** WHAT YOU WILL DO **
Lines from the line with "that this website/app" to the line with "to Google and" in the entries below, and only those, must be output exactly, with both ends included.

** Extracted page text data **
Segment Open

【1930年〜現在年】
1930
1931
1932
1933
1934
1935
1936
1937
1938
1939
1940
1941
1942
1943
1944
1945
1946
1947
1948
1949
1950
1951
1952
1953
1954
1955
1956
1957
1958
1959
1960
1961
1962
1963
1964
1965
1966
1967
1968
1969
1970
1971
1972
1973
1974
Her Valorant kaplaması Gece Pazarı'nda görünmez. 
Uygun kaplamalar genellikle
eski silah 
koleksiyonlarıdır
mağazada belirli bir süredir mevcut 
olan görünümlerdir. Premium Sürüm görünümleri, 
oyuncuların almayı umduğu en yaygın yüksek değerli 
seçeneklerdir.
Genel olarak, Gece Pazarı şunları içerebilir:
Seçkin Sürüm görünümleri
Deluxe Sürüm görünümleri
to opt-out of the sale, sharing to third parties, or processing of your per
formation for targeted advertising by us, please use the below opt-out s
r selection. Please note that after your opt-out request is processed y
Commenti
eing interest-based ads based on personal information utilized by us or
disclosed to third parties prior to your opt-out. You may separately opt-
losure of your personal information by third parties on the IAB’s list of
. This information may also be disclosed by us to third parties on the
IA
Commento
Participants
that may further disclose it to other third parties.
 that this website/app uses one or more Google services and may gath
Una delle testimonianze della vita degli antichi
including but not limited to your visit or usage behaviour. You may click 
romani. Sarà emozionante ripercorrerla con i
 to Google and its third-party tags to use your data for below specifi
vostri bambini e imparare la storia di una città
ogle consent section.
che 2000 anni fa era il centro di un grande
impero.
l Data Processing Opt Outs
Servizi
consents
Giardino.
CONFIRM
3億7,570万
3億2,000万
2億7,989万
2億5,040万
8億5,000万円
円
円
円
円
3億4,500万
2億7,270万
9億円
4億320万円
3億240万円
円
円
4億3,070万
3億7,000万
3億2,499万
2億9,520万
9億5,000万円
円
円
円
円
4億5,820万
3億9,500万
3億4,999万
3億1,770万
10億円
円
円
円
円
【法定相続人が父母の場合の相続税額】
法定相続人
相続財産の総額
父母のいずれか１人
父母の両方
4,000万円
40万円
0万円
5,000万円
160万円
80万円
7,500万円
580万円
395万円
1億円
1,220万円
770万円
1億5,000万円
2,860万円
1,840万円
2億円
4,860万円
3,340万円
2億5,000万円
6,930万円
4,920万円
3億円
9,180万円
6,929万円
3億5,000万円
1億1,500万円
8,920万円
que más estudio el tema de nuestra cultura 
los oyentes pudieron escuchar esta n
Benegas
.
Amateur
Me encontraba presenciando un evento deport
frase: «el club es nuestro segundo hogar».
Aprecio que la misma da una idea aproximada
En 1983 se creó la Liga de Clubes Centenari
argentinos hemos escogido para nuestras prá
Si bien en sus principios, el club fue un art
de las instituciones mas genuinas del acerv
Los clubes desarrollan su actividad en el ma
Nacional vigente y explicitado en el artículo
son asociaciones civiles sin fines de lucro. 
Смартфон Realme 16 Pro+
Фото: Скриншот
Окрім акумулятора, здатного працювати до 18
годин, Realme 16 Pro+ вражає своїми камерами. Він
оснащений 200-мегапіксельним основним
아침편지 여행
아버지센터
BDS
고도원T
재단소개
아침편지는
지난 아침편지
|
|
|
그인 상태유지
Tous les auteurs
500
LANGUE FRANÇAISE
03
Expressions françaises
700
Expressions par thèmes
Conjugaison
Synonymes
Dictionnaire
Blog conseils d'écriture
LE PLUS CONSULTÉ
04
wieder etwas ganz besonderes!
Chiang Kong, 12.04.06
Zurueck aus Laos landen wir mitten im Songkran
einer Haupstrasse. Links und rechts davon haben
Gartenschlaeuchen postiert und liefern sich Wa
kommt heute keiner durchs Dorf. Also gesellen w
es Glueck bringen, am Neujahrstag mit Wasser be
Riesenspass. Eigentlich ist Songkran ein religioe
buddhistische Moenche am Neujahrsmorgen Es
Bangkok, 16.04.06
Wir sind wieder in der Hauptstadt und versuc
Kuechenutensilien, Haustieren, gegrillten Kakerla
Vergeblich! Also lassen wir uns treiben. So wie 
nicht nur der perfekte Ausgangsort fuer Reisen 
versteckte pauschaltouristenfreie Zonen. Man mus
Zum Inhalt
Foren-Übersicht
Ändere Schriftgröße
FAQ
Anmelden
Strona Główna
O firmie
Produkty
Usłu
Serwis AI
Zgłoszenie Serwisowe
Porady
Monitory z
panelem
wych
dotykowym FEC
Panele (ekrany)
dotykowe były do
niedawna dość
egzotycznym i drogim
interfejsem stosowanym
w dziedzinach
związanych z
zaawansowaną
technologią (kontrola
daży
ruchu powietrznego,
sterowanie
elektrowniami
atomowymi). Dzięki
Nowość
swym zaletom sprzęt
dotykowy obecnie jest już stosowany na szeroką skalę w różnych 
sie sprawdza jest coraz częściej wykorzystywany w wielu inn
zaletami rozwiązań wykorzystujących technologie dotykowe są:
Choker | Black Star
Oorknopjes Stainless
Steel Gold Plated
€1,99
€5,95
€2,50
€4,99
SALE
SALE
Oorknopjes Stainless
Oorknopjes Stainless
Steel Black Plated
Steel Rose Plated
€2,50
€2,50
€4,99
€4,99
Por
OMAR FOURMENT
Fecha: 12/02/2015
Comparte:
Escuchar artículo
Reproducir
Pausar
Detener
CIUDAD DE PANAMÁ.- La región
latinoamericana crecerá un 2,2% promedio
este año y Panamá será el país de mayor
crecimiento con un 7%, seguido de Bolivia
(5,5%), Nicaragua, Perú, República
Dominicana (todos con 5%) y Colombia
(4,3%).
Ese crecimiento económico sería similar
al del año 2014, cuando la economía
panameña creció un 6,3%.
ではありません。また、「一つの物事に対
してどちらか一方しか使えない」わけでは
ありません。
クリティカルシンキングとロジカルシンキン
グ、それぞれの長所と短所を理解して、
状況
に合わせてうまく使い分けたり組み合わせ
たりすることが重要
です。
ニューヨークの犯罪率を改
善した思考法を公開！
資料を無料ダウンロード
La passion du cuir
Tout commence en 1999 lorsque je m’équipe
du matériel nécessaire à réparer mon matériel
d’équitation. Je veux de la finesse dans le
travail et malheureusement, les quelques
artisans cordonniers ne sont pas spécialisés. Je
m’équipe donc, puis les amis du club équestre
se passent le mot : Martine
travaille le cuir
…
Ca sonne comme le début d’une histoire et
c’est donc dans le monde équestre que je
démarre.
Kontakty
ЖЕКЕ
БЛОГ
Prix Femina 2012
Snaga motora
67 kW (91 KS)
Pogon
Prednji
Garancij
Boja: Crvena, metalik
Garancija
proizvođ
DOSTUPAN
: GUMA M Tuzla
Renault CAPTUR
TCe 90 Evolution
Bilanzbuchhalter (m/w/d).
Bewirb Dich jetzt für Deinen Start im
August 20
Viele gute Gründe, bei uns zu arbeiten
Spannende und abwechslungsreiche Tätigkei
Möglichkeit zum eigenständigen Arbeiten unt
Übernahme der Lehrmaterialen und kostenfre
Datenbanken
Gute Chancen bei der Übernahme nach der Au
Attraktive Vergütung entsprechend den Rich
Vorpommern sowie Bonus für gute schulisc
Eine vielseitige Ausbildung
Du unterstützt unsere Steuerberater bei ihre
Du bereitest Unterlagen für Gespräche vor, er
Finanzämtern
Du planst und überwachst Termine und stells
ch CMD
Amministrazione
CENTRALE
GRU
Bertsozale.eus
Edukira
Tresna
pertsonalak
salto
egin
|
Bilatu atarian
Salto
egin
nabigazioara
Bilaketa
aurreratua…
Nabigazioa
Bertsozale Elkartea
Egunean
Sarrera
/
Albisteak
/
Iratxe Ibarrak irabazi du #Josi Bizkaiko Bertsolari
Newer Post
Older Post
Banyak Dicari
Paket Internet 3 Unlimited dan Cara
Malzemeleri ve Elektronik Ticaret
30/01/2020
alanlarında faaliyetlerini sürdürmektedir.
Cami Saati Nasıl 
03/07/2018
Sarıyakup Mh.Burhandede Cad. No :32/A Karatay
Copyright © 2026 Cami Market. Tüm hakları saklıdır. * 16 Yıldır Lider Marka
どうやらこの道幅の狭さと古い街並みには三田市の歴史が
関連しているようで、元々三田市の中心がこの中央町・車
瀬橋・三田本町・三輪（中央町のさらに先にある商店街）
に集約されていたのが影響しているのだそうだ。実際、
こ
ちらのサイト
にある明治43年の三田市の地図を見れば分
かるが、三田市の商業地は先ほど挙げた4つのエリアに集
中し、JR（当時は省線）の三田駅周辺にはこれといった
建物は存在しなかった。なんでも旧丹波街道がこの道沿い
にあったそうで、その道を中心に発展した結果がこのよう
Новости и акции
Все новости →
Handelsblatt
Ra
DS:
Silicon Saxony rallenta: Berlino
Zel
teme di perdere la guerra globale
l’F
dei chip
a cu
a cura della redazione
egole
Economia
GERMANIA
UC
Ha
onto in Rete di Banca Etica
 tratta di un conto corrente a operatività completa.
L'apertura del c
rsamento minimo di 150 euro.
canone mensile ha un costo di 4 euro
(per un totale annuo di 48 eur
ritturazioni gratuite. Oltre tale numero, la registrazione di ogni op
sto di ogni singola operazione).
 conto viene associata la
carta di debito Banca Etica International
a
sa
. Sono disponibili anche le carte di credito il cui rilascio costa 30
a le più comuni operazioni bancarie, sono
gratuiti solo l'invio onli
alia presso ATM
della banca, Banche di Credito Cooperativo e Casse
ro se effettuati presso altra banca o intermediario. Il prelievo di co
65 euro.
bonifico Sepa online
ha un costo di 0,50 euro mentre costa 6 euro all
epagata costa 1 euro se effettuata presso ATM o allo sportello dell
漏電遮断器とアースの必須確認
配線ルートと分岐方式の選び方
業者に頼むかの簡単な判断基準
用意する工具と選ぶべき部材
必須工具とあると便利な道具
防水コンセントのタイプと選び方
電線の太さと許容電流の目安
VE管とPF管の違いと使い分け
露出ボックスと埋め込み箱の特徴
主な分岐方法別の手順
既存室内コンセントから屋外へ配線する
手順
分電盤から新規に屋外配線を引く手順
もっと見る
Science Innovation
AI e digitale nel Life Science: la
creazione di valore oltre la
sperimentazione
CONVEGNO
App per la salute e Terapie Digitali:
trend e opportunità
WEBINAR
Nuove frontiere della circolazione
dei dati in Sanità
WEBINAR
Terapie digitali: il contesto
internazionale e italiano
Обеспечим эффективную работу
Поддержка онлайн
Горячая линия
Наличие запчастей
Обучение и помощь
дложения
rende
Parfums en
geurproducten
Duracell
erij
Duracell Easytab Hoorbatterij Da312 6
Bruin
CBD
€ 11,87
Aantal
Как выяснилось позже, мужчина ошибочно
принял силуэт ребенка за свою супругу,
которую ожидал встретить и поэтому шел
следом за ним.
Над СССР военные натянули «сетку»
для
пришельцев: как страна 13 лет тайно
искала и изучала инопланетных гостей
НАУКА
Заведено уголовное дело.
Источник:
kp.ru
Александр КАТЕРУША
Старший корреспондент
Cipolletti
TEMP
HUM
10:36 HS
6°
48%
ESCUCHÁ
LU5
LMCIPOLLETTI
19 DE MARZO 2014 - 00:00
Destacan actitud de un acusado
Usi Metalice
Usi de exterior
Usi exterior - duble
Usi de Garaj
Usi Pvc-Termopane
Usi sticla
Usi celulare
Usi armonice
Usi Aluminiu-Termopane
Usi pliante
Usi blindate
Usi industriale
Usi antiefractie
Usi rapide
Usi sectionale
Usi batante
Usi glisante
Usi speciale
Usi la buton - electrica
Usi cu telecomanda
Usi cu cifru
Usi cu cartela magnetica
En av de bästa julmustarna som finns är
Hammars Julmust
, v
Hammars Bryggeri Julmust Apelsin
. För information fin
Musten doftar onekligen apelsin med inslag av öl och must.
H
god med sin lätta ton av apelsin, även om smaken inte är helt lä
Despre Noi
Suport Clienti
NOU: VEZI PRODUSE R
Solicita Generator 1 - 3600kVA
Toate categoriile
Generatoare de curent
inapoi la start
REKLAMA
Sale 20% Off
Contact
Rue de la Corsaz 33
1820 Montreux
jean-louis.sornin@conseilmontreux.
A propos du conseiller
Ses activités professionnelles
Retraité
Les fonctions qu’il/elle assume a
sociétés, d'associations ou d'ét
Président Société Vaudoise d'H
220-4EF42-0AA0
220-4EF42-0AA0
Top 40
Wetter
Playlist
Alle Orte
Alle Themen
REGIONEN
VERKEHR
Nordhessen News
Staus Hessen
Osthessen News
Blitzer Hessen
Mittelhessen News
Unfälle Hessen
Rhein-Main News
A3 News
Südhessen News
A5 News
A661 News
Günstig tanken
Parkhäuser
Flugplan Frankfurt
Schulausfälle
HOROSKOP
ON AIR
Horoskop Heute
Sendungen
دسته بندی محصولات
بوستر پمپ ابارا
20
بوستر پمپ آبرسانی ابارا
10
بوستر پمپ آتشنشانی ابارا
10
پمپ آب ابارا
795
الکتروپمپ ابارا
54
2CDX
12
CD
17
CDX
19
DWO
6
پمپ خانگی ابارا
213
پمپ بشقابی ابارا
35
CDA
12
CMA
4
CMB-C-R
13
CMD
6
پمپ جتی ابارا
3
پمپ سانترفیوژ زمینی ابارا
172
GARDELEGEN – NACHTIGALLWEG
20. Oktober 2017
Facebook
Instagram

Segment Closed

** SOLUTION FOR THIS PROBLEM **
 that this website/app uses one or more Google services and may gath
Una delle testimonianze della vita degli antichi
including but not limited to your visit or usage behaviour. You may click 
romani. Sarà emozionante ripercorrerla con i
 to Google and its third-party tags to use your data for below specifi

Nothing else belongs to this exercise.